Webalizer example and use for benchmarking

In March 2012 we took on a small Charleston SC Real Estate client that previously averaged about 400 visits per month.

We immediately created a local viral SEO event that netted good results for April. 2,798 visits - 13,9097 hits. (without AdWords)

However, that same month our client contracted with YoXXX. In May the YoXXX landing pages with YoXXX-owned phone numbers and email addresses siphoned off all of the viral campaign gains. When the YoXXX campaign was canceled at the end of the month, their landing pages remained for several month leaving our client with numerous landing pages to nowhere. Phone numbers to nowhere! email addresses to nowhere!

Even so, the clients webpage received steady growth each month.

In February 2013 our client received 10,686 visits and 128,581 hits directly to their webpage..

Are you getting this kind of internet activity directly to your website? The Numbers in Yellow and Blue are important.

Analytical Terms

Website traffic analysis is produced by grouping and aggregating various data items captured by the web server in the form of log files while the website visitor is browsing the website. Some of the most commonly used website traffic analysis terms are listed below:

URL: A Uniform Resource Locator (URL) uniquely identifies the resource requested by the user's browser.
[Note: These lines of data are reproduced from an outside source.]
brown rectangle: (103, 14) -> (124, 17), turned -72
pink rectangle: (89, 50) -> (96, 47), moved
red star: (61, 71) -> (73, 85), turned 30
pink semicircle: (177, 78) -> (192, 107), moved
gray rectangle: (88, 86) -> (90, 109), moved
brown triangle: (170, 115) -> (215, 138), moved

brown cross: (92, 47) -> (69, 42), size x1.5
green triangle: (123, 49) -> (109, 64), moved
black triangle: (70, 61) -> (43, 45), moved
Hit: Each HTTP request submitted by the browser is counted as one hit. Note that HTTP requests may be submitted for non-existent content, in which case they still will be counted. For example, if one of the five image files referred by the example page mentioned above is missing, the web server will still count six HTTP requests, but in this case, five will be marked as successful (one HTML file and four images) and one as a failed request (the missing image)
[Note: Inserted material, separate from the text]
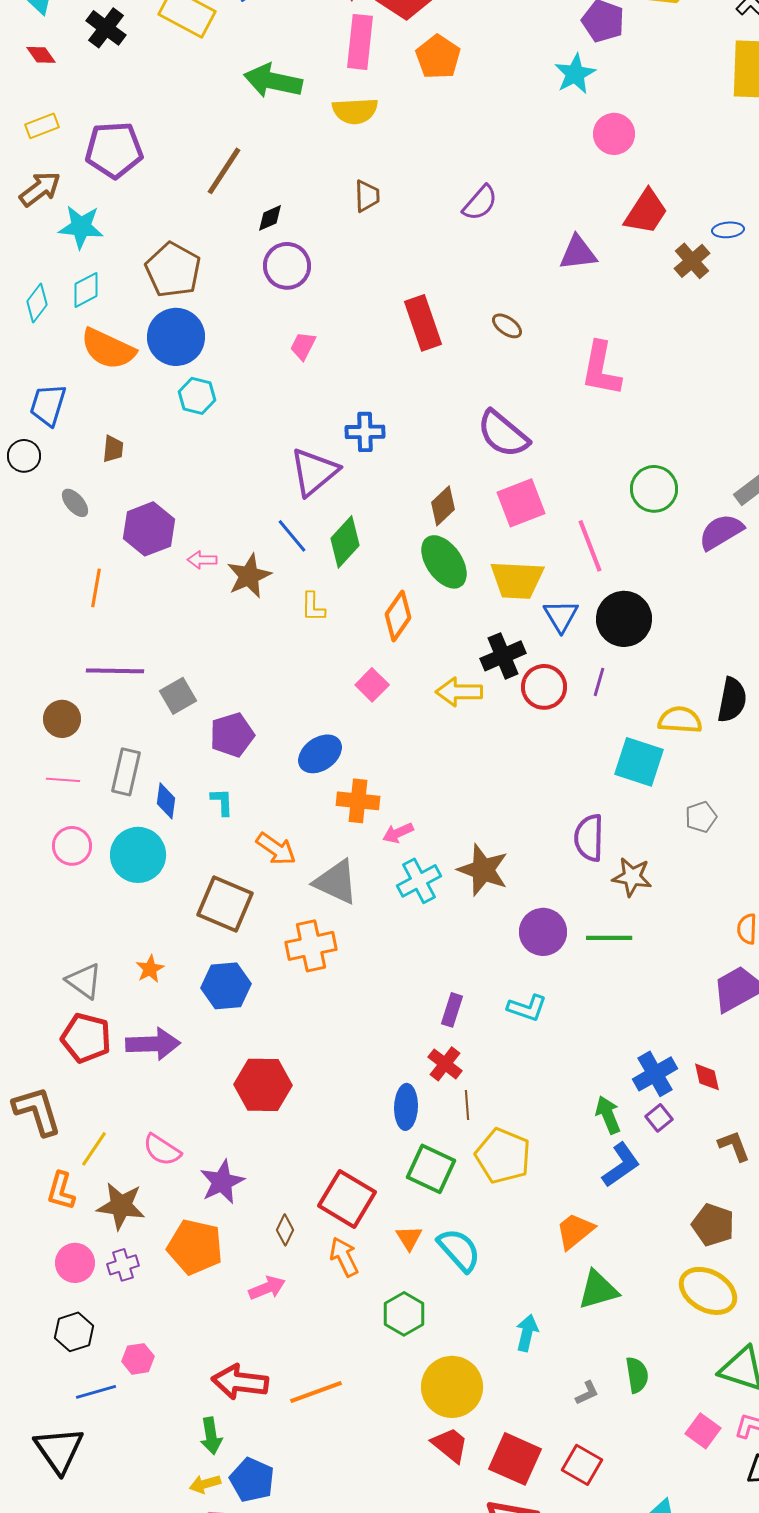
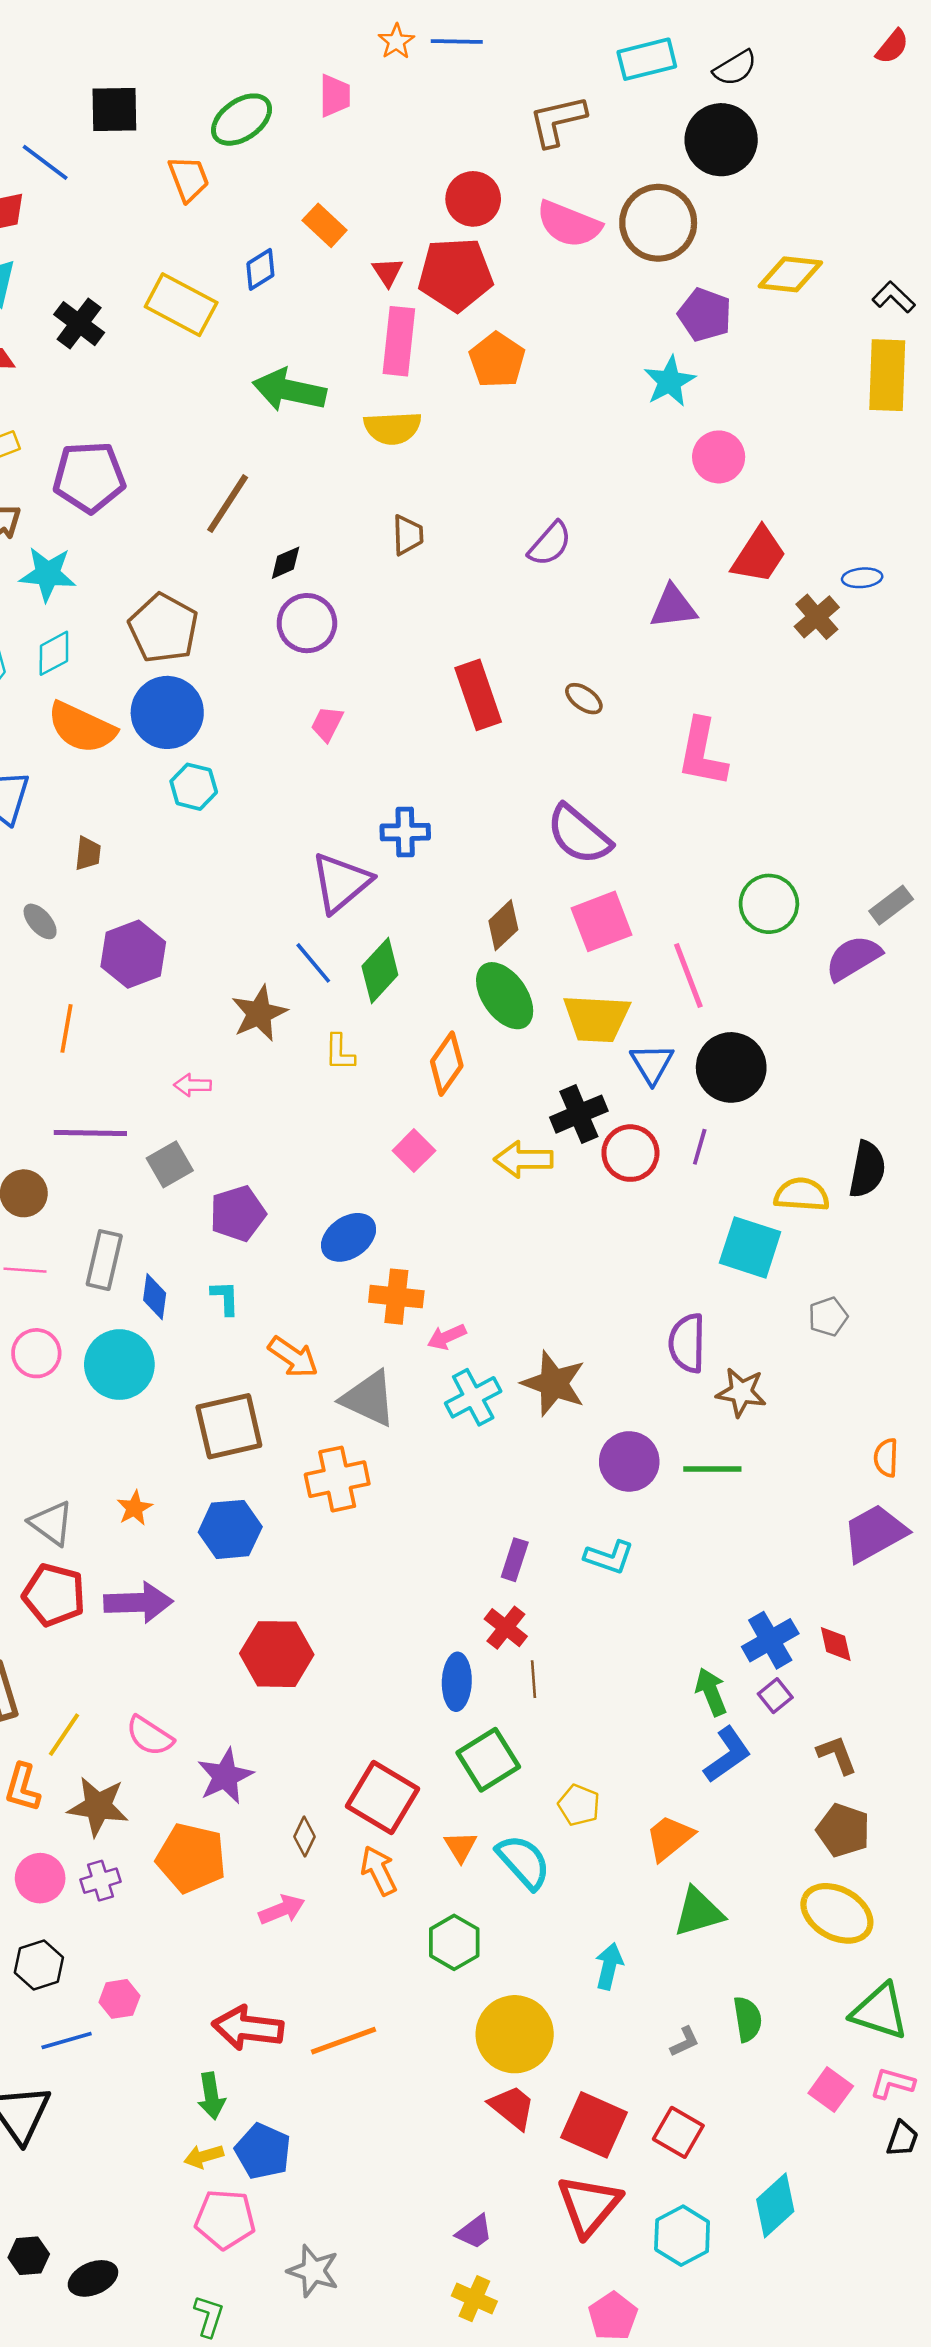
pink arrow: (202, 560) -> (192, 1085), moved
brown square: (225, 904) -> (229, 1426), turned -36
brown L-shape: (734, 1146) -> (837, 1755), moved
yellow pentagon: (503, 1156) -> (579, 1805), moved, size x0.6
green square: (431, 1169) -> (488, 1760), turned 33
Page: A page is a successful HTTP request for a resource that constitutes primary website's content. Pages are usually identified by a file extension (e.g. .html, .php, .asp, etc.) or by a missing extension, in which case the subject of the HTTP request is considered a directory and the default page for this directory is served.
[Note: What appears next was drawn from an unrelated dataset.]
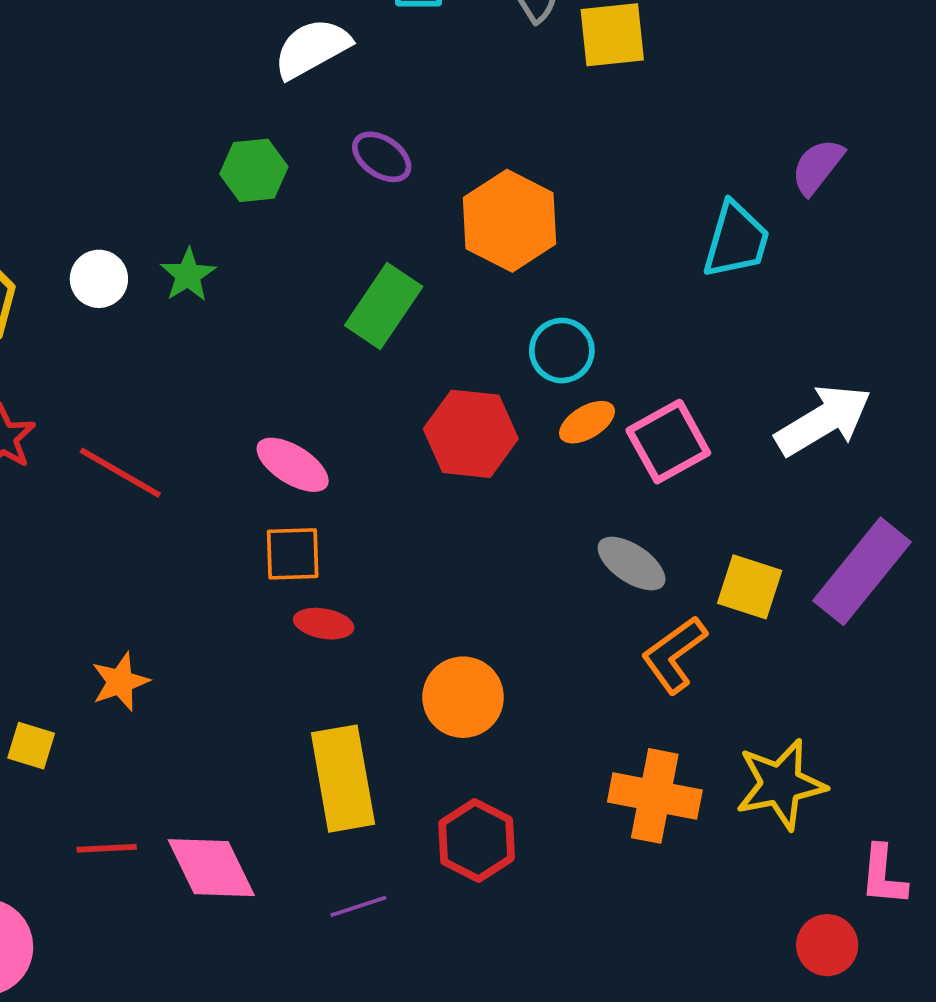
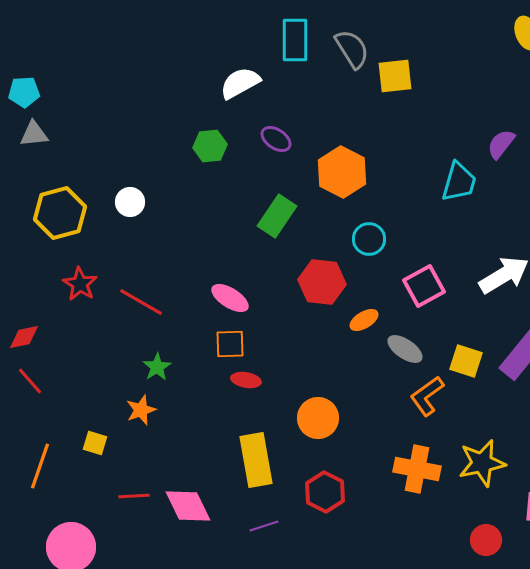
green star: (188, 275) -> (157, 367), moved
orange ellipse: (587, 422) -> (364, 320), moved
red circle: (827, 945) -> (486, 540), moved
File: Each successful HTTP request is counted as a file.

Visitor: A visitor is the actual person browsing the website. A typical website serves content to anonymous visitors and cannot associate visitors with the actual person browsing the website. Visitor identification may be based on their IP address or an HTTP cookie. The former approach is simple to implement, but results in all visitors browsing the same website from behind a firewall counted as a single visitor. The latter approach requires special configuration of the web server (i.e. to log HTTP cookies) and is more expensive to implement. Note that neither of the approaches identifies the actual person browsing the website and neither provides 100% accuracy in determining that the same visitor has visited the website again.

Visit: A visit is a series of HTTP requests submitted by a visitor with the maximum time between requests not exceeding a certain amount configured by the webmaster, which is typically set at 30 minutes. For example, if a visitor requested page A, then in 10 minutes page B and then in 40 minutes page C, then this visitor has generated two visits, one when pages A and B were requested and another when the page C was requested.

Host: In general, a host is the visitor's machine running the browser. Hosts are often identified by IP addresses or domain names. Those web traffic analysis tools that use IP addresses to identify visitors use the words hosts, domain names and IP addresses interchangeably.

User Agent: User agent is a synonym for a web browser.

In order to illustrate the difference between hits, pages and files, let's consider a user requesting an HTML file referring to five images, one of which is missing. In this case the web server will log six hits (i.e. one successful for the HTML file itself and four for successfully retrieved images and one for the missing image), five files (i.e. five successful HTML requests) and one page (i.e. the HTML file).